Twitter’s highly publicized headcount reduction in late 2022 occurred for reasons beyond just macroeconomic factors. Elon Musk’s goal of doing more with a smaller team seemed to resonate with other founders and executives in Silicon Valley, providing an opening for others in tech space to cut down on labor costs as well. In just one example, Mark Zuckerberg hailed 2023 as the “year of efficiency” for Meta.
Meanwhile, over at Google, 12,000 jobs were put on the chopping block as the company repositions itself to win the AI race. In the words of Google’s own CEO:
“Over the past two years we’ve seen periods of dramatic growth. To match and fuel that growth, we hired for a different economic reality than the one we face today… We have a substantial opportunity in front of us with AI across our products and are prepared to approach it boldly and responsibly.”– Sundar Pichai
The Bigger Picture in the U.S. Job Market
Beyond the tech sector, job openings continue to rise. Recent data from the Bureau of Labor Statistics (BLS) revealed a total of 11 million job openings across the U.S., an increase of almost 7% month-over-month.

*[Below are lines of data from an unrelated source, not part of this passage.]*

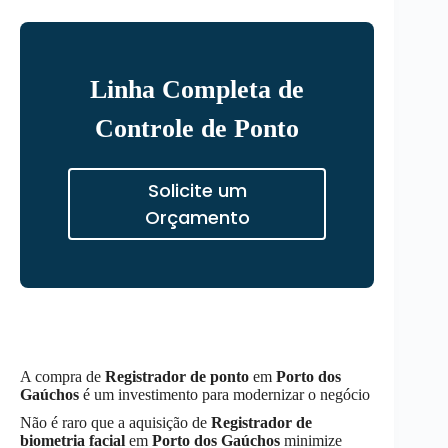
Linha Completa de
Controle de Ponto
Solicite um
Orçamento
A compra de
Registrador de ponto
em
Porto dos
Gaúchos
é um investimento para modernizar o negócio
Não é raro que a aquisição de
Registrador de
biometria facial
em
Porto dos Gaúchos
minimize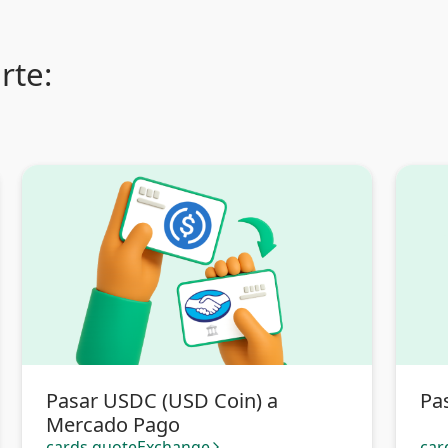
rte:
Pasar USDC (USD Coin) a
Pa
Mercado Pago
cards.quoteExchange
car
arrow_forward_ios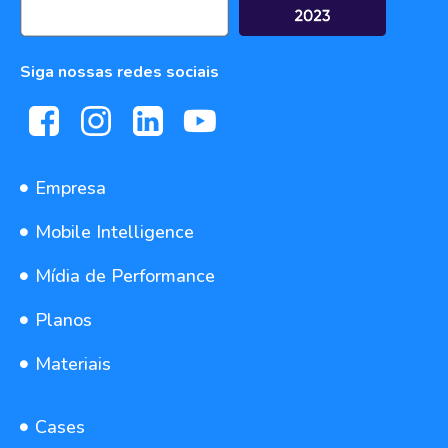
Siga nossas redes sociais
Empresa
Mobile Intelligence
Mídia de Performance
Planos
Materiais
Cases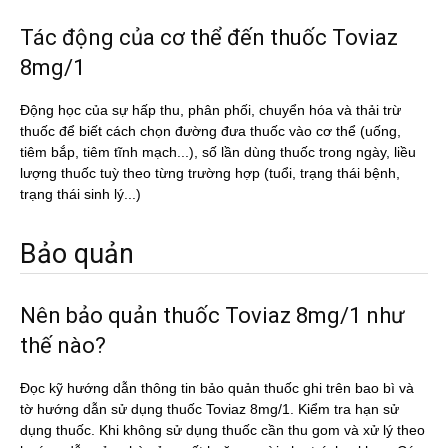
Tác động của cơ thể đến thuốc Toviaz
8mg/1
Động học của sự hấp thu, phân phối, chuyển hóa và thải trừ
thuốc để biết cách chọn đường đưa thuốc vào cơ thể (uống,
tiêm bắp, tiêm tĩnh mạch...), số lần dùng thuốc trong ngày, liều
lượng thuốc tuỳ theo từng trường hợp (tuổi, trạng thái bệnh,
trạng thái sinh lý...)
Bảo quản
Nên bảo quản thuốc Toviaz 8mg/1 như
thế nào?
Đọc kỹ hướng dẫn thông tin bảo quản thuốc ghi trên bao bì và
tờ hướng dẫn sử dụng thuốc Toviaz 8mg/1. Kiểm tra hạn sử
dụng thuốc. Khi không sử dụng thuốc cần thu gom và xử lý theo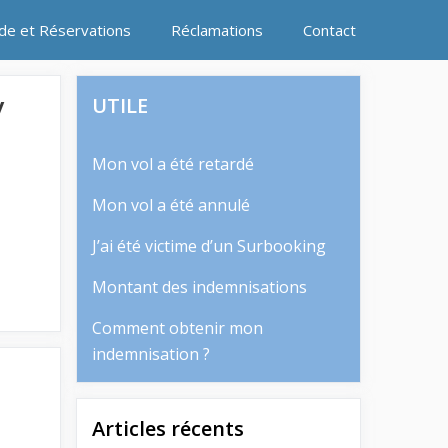
ide et Réservations
Réclamations
Contact
y
UTILE
Mon vol a été retardé
Mon vol a été annulé
J’ai été victime d’un Surbooking
Montant des indemnisations
Comment obtenir mon
indemnisation ?
Articles récents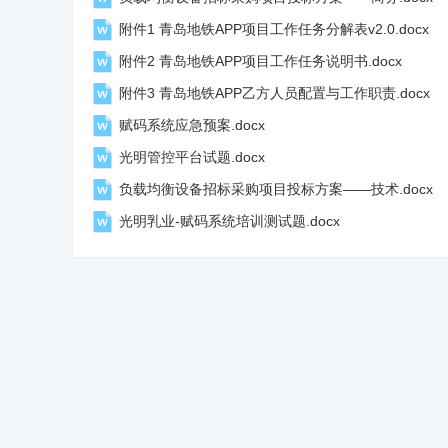
附件1 青岛地铁APP项目工作任务分解表v2.0.docx
附件2 青岛地铁APP项目工作任务说明书.docx
附件3 青岛地铁APP乙方人员配置与工作职责.docx
赋码系统应急预案.docx
光明管控平台试题.docx
负载均衡设备招标采购项目投标方案——技术.docx
光明乳业-赋码系统培训测试题.docx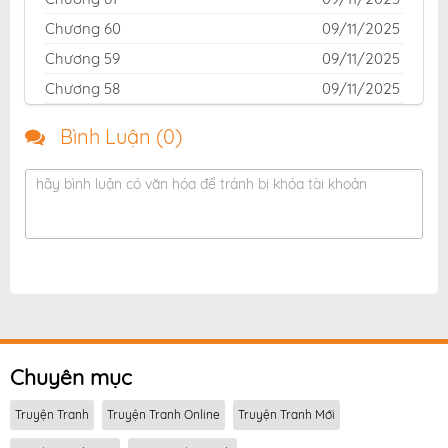
fastscans
,
đọc truyện Ta Ở Phế Thổ Đăng Nhập Thí
Chương 60
09/11/2025
Thần fastscans online
,
truyện Ta Ở Phế Thổ Đăng
Chương 59
09/11/2025
Nhập Thí Thần tại fastscans miễn phí
Chương 58
09/11/2025
Chương 57
09/11/2025
Bình Luận (
0
)
Chương 56
09/11/2025
Chương 55
09/11/2025
hãy bình luận có văn hóa để tránh bị khóa tài khoản
Chương 54
09/11/2025
Chuyên mục
Truyện Tranh
Truyện Tranh Online
Truyện Tranh Mới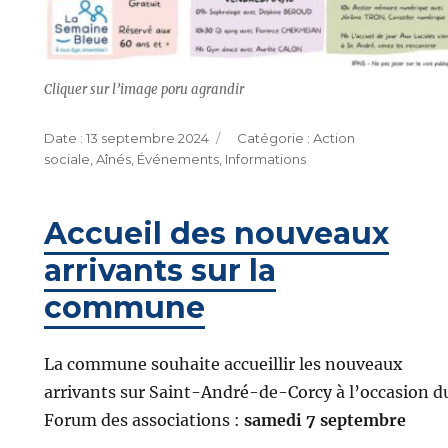
Cliquer sur l’image poru agrandir
Publié
Catégories
13 septembre 2024
Action
le
sociale
,
Aînés
,
Événements
,
Informations
Accueil des nouveaux
arrivants sur la
commune
La commune souhaite accueillir les nouveaux
arrivants sur Saint-André-de-Corcy à l’occasion d
Forum des associations :
samedi 7 septembre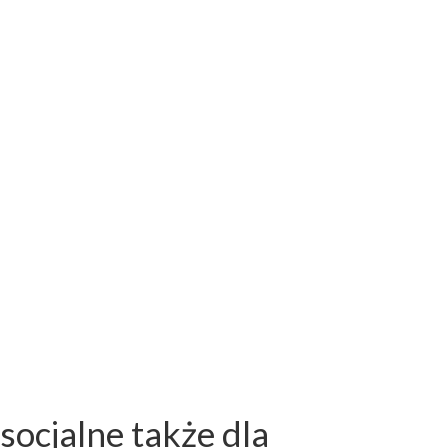
socjalne także dla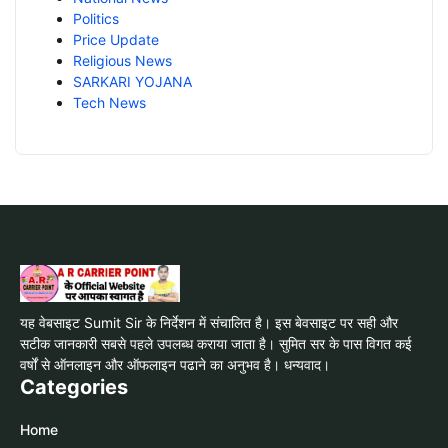
Politics
Price Update
Religious News
SARKARI YOJANA
Tech News
यह वेबसाइट Sumit Sir के निर्देशन में संचालित है। इस बेवसाइट पर सही और
सटीक जानकारी सबसे पहले उपलब्ध कराया जाता है। सुमित सर के पास विगत कई
वर्षों से ऑनलाइन और ऑफलाइन पढाने का अनुभव है। धन्यवाद।
Categories
Home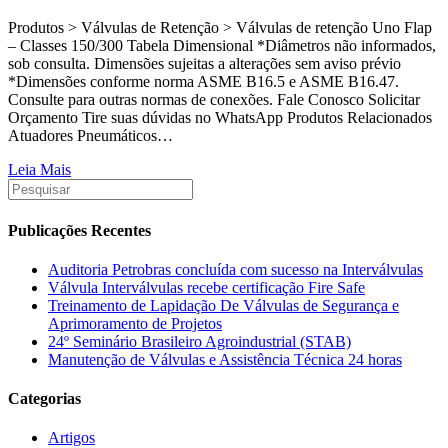
Produtos > Válvulas de Retenção > Válvulas de retenção Uno Flap
– Classes 150/300 Tabela Dimensional *Diâmetros não informados,
sob consulta. Dimensões sujeitas a alterações sem aviso prévio
*Dimensões conforme norma ASME B16.5 e ASME B16.47.
Consulte para outras normas de conexões. Fale Conosco Solicitar
Orçamento Tire suas dúvidas no WhatsApp Produtos Relacionados
Atuadores Pneumáticos…
Leia Mais
Publicações Recentes
Auditoria Petrobras concluída com sucesso na Interválvulas
Válvula Interválvulas recebe certificação Fire Safe
Treinamento de Lapidação De Válvulas de Segurança e
Aprimoramento de Projetos
24º Seminário Brasileiro Agroindustrial (STAB)
Manutenção de Válvulas e Assistência Técnica 24 horas
Categorias
Artigos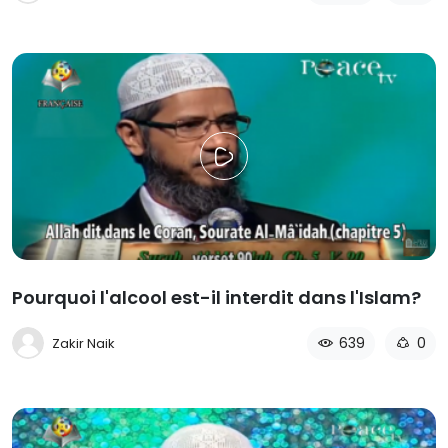
Pourquoi l'alcool est-il interdit dans l'Islam?
639
0
Zakir Naik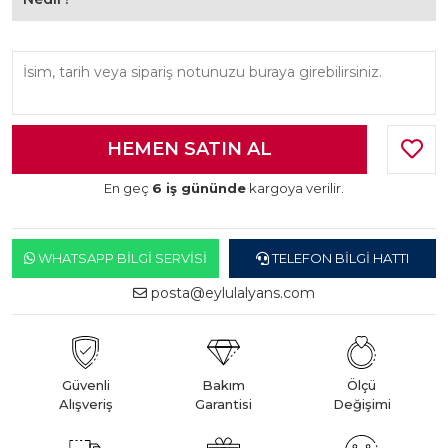
En geç
6 iş gününde
kargoya verilir.
WHATSAPP BILGI SERVISI
TELEFON BILGI HATTI
posta@eylulalyans.com
Güvenli
Bakım
Ölçü
Alışveriş
Garantisi
Değişimi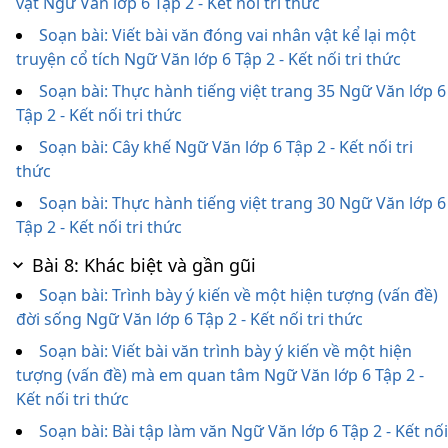
vật Ngữ Văn lớp 6 Tập 2 - Kết nối tri thức
Soạn bài: Viết bài văn đóng vai nhân vật kể lại một
truyện cổ tích Ngữ Văn lớp 6 Tập 2 - Kết nối tri thức
Soạn bài: Thực hành tiếng việt trang 35 Ngữ Văn lớp 6
Tập 2 - Kết nối tri thức
Soạn bài: Cây khế Ngữ Văn lớp 6 Tập 2 - Kết nối tri
thức
Soạn bài: Thực hành tiếng việt trang 30 Ngữ Văn lớp 6
Tập 2 - Kết nối tri thức
Bài 8: Khác biệt và gần gũi
Soạn bài: Trình bày ý kiến về một hiện tượng (vấn đề)
đời sống Ngữ Văn lớp 6 Tập 2 - Kết nối tri thức
Soạn bài: Viết bài văn trình bày ý kiến về một hiện
tượng (vấn đề) mà em quan tâm Ngữ Văn lớp 6 Tập 2 -
Kết nối tri thức
Soạn bài: Bài tập làm văn Ngữ Văn lớp 6 Tập 2 - Kết nối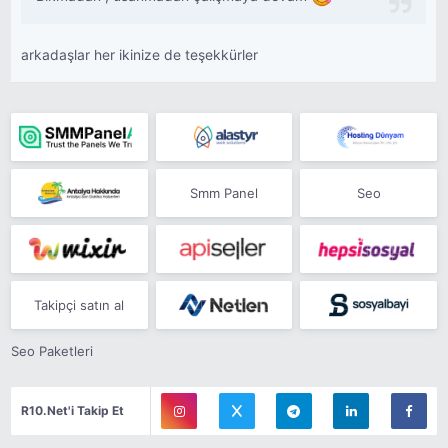
arkadaşlar her ikinize de teşekkürler
Smm Panel
Seo
Takipçi satın al
Seo Paketleri
R10.Net'i Takip Et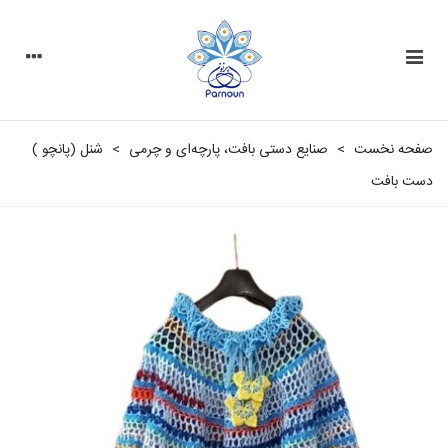
صفحه نخست
>
صنایع دستی بافت، پارچه‌ای و چرمی
>
شنل (پانچو )
دست بافت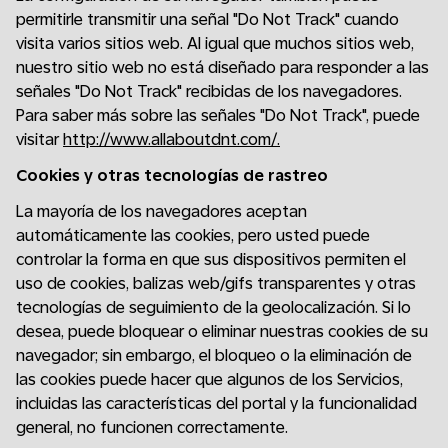
permitirle transmitir una señal "Do Not Track" cuando
visita varios sitios web. Al igual que muchos sitios web,
nuestro sitio web no está diseñado para responder a las
señales "Do Not Track" recibidas de los navegadores.
Para saber más sobre las señales "Do Not Track", puede
visitar
http://www.allaboutdnt.com/.
Cookies y otras tecnologías de rastreo
La mayoría de los navegadores aceptan
automáticamente las cookies, pero usted puede
controlar la forma en que sus dispositivos permiten el
uso de cookies, balizas web/gifs transparentes y otras
tecnologías de seguimiento de la geolocalización. Si lo
desea, puede bloquear o eliminar nuestras cookies de su
navegador; sin embargo, el bloqueo o la eliminación de
las cookies puede hacer que algunos de los Servicios,
incluidas las características del portal y la funcionalidad
general, no funcionen correctamente.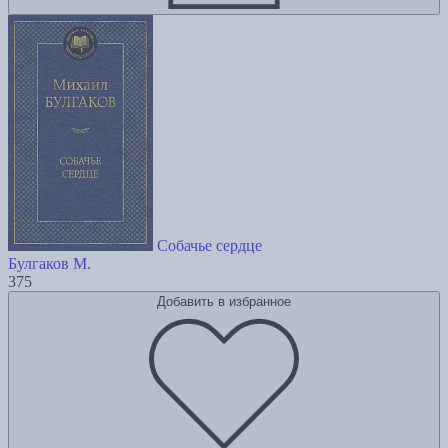
Собачье сердце
Булгаков М.
375
Добавить в избранное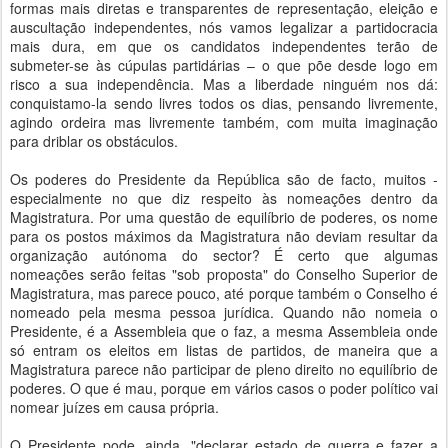
formas mais diretas e transparentes de representação, eleição e
auscultação independentes, nós vamos legalizar a partidocracia
mais dura, em que os candidatos independentes terão de
submeter-se às cúpulas partidárias – o que põe desde logo em
risco a sua independência. Mas a liberdade ninguém nos dá:
conquistamo-la sendo livres todos os dias, pensando livremente,
agindo ordeira mas livremente também, com muita imaginação
para driblar os obstáculos.
Os poderes do Presidente da República são de facto, muitos -
especialmente no que diz respeito às nomeações dentro da
Magistratura. Por uma questão de equilíbrio de poderes, os nome
para os postos máximos da Magistratura não deviam resultar da
organização autónoma do sector? É certo que algumas
nomeações serão feitas "sob proposta" do Conselho Superior de
Magistratura, mas parece pouco, até porque também o Conselho é
nomeado pela mesma pessoa jurídica. Quando não nomeia o
Presidente, é a Assembleia que o faz, a mesma Assembleia onde
só entram os eleitos em listas de partidos, de maneira que a
Magistratura parece não participar de pleno direito no equilíbrio de
poderes. O que é mau, porque em vários casos o poder político vai
nomear juízes em causa própria.
O Presidente pode, ainda, "declarar estado de guerra e fazer a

This means that for every unemployed worker in America right now there are 1.9 job openings available.
Additionally, hiring increased significantly in January, with employers adding 517,000 jobs. While the BLS did report a decrease in openings in information-based industries, openings are increasing rapidly especially in the food services, retail trade, and construction industries.